----- LISTED ENTRIES -----

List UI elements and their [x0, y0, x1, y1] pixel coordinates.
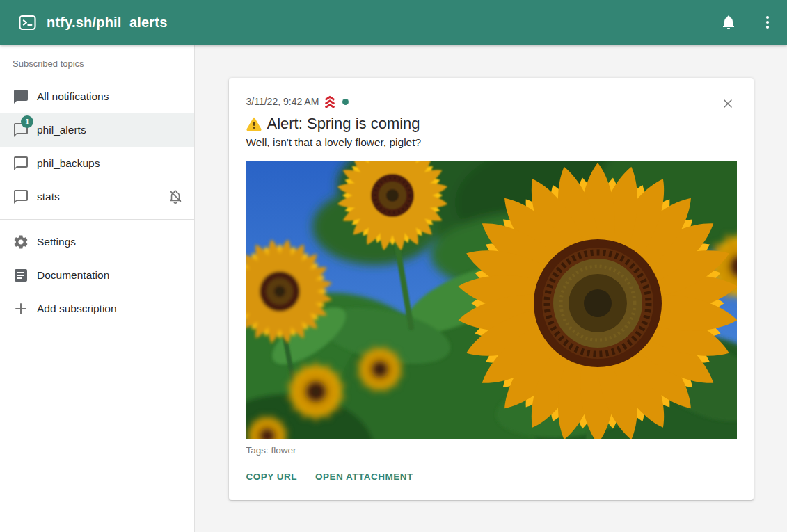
chat-bubble-outline-icon: 1 — [13, 122, 29, 138]
sidebar: Subscribed topics All notifications 1 ph… — [0, 45, 195, 532]
app-bar: ntfy.sh/phil_alerts — [0, 0, 787, 45]
sidebar-item-label: stats — [37, 191, 60, 203]
bell-icon — [720, 14, 737, 31]
sidebar-item-settings[interactable]: Settings — [0, 225, 194, 259]
sunflower-photo-illustration — [246, 161, 737, 439]
notifications-muted-icon — [168, 189, 183, 204]
timestamp: 3/11/22, 9:42 AM — [246, 96, 319, 107]
sidebar-item-label: Add subscription — [37, 303, 117, 315]
attachment-image-sunflowers[interactable] — [246, 161, 737, 439]
sidebar-item-add-subscription[interactable]: Add subscription — [0, 292, 194, 325]
sidebar-item-phil-alerts[interactable]: 1 phil_alerts — [0, 113, 194, 147]
gear-icon — [13, 234, 29, 250]
sidebar-item-stats[interactable]: stats — [0, 180, 194, 213]
warning-emoji-icon — [246, 117, 262, 131]
three-dots-menu-icon — [759, 14, 776, 31]
notification-meta-row: 3/11/22, 9:42 AM — [246, 95, 737, 108]
chat-bubble-outline-icon — [13, 188, 29, 205]
overflow-menu-button[interactable] — [752, 7, 783, 38]
notification-card: 3/11/22, 9:42 AM — [229, 78, 754, 500]
unread-count-badge: 1 — [21, 115, 33, 128]
ntfy-terminal-logo-icon — [18, 13, 37, 32]
priority-max-icon — [323, 95, 337, 108]
notification-title-text: Alert: Spring is coming — [267, 115, 420, 133]
subscribed-topics-heading: Subscribed topics — [0, 46, 194, 80]
page-title: ntfy.sh/phil_alerts — [47, 15, 167, 31]
notifications-bell-button[interactable] — [713, 7, 744, 38]
unread-dot-icon — [342, 99, 349, 105]
open-attachment-button[interactable]: OPEN ATTACHMENT — [315, 471, 413, 482]
close-notification-button[interactable] — [719, 95, 737, 113]
chat-bubble-outline-icon — [13, 155, 29, 172]
notification-body: Well, isn't that a lovely flower, piglet… — [246, 136, 737, 149]
sidebar-item-label: phil_backups — [37, 157, 100, 170]
sidebar-item-documentation[interactable]: Documentation — [0, 259, 194, 292]
sidebar-item-label: Documentation — [37, 269, 109, 282]
main-content: 3/11/22, 9:42 AM — [195, 45, 787, 532]
card-actions: COPY URL OPEN ATTACHMENT — [246, 471, 737, 482]
sidebar-item-label: Settings — [37, 236, 76, 248]
sidebar-item-phil-backups[interactable]: phil_backups — [0, 147, 194, 180]
close-icon — [721, 97, 735, 111]
plus-icon — [13, 300, 29, 317]
sidebar-item-label: phil_alerts — [37, 124, 86, 136]
sidebar-item-all-notifications[interactable]: All notifications — [0, 80, 194, 113]
notification-title: Alert: Spring is coming — [246, 115, 737, 133]
copy-url-button[interactable]: COPY URL — [246, 471, 298, 482]
sidebar-item-label: All notifications — [37, 90, 109, 103]
chat-bubble-filled-icon — [13, 88, 29, 105]
tags-label: Tags: flower — [246, 445, 737, 456]
sidebar-divider — [0, 219, 194, 220]
article-document-icon — [13, 267, 29, 284]
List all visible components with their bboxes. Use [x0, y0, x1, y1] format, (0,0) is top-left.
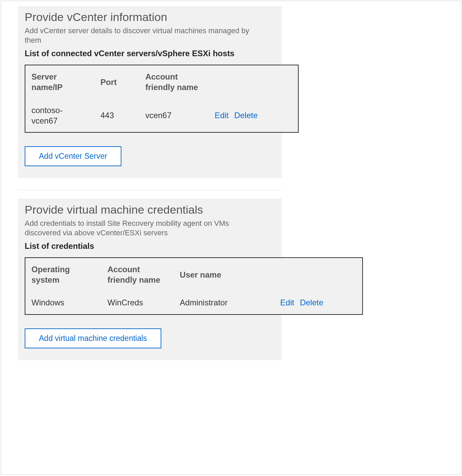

-----

= WHAT TO DO =
Display each line of the data where "stats" occurs.

= RESULT =
sidebar-item-label: stats — [37, 191, 60, 203]
sidebar-item-stats[interactable]: stats — [0, 180, 194, 213]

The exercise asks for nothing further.